Зажав уши руками, я отошел от ямы. Прошагав несколько шагов, прочь, я оглянулся назад. Кровавый след тянулся от самой ямы, с визжащим от боли толстяком. Отбросив рюкзак, я вернулся к яме. Натянув лук, я хорошенько прицелился. По щекам текли слезы. Толстяк, облегченно вздохнул, и сказал только одно слово. Я его не услышал. Но прочитал по губам. Это было спасибо. Первое спасибо, в этом новом мире. В новом мире, с новыми законами. Стрела вошла в правый глаз толстяка, обрывая его страдания…
Позже, я помочился на рану на ступне, и перевязал ее полосой, оторванной от майки. Ближе к закату, я нашел среди обломков труп мужчины, на ногах которого были легкие летние тапочки. Одев их, я побрел дальше. Чуть позже, к моему счастью, я нашел трубу, с бившей из нее холодной водой. Смыв с себя всю грязь тяжелого дня, и вдоволь напившись, я хромая начал собирать хлам для костра. В нем недостатка не было. Всюду под руинами, были обломки мебели и прочий мусор, хорошо горевший. Ближе к одиннадцати вечера, мимо меня, вереща, пронеслась огромная стая крыс. Пара ловких ударов ножом и я уже сдираю шкуру и потрошу двух увесистых грызунов. Тщательно обжарив крыс над костром, я перекусываю хрустящей подгорелой резиной, с мерзким вкусом. Вторую тушку, я оставил на следующий день. Впереди меня ждали ночные кошмары и этот ужасный гул, который стал еще отчетливей, как только я выбрался со своего спасительного острова-холма. На небе появился молодой месяц. Он игриво блестел серебром, совершенно безучастный к трагедии, развернувшейся под ним. Так начался четвертый день…
День 4
Я проснулся с хорошим, насколько это возможно в подобной ситуации, настроением. Перекусив крысой и напившись вдоволь воды, я пустился в дальнейший путь. Палящее июньское солнце, начала образовывать корку, на бескрайнем болоте, поглотившем некогда привычный мне мир. Из веток и веревок я собрал подобие снегоступов, и стал передвигаться быстрее, чем раньше, не забывая про осторожность, и свой неудачный опыт. Переходя от руин к руинам, я пополнял запасы провианта, если мне везло обнаружить кухню.
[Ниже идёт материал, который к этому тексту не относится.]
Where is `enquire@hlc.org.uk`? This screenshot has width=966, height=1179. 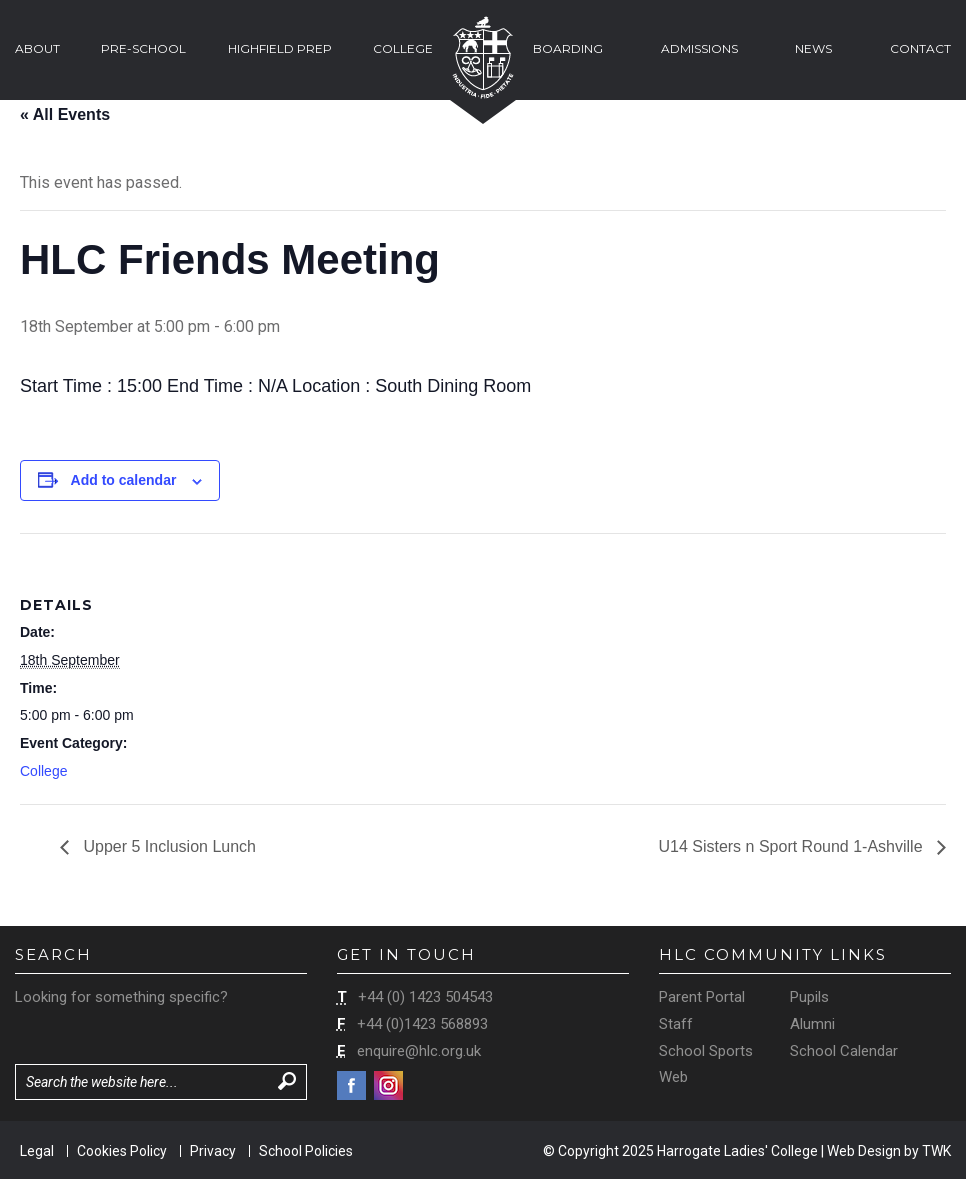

В одной из комнат, я даже нашел сигареты и аптечку. Так что мое странствие по новому миру, не было таким уж ужасным. Пугало отсутствие людей. Толстяк, которого я избавил от долгой и мучительной смерти, да и труп у которого я позаимствовал обувь. Эти два бедолаги, оказались единственными, которых я встретил на своем пути. Хотя я обшарил больше двадцати домов. Вернее того, что от них осталось. На привалах, я часто рассуждал, с чем же это связано, пока не пришел к выводу, что большинство людей, успело выбраться из домов, и было поглощено морем грязи. Те же, кто не успел, были погребены под сводами своих жилищ.
Перспектива вырисовывалась невеселая. Я чувствовал себя героем Конан Дойля, из *Отравленного Пояса*, в одиночестве бродившего, по улицам вымершего Лондона. Я был одинок. Совсем один. И временами, мне становилось плохо от этой мысли. Остаться одному, в этом неприветливом мире, среди одичавших собак, полчищ крыс и насекомых, ждущих, когда ты оступишься, ошибешься, чтобы сожрать тебя заживо. Сидеть одному под давящим своей бесконечностью небосводом, и слушать ужасный, непонятный гул из недр земли. Это было ужасно. Я понимал, что не хочу жить так. Эта мысль заставляла меня идти вперед. От развалины к развалине, в надежде, найти друга. Партнера. Попутчика, по этим пустынным просторам нового мира. Мира, разрушенного гневом богов. Мира, захлебнувшегося в нечистотах…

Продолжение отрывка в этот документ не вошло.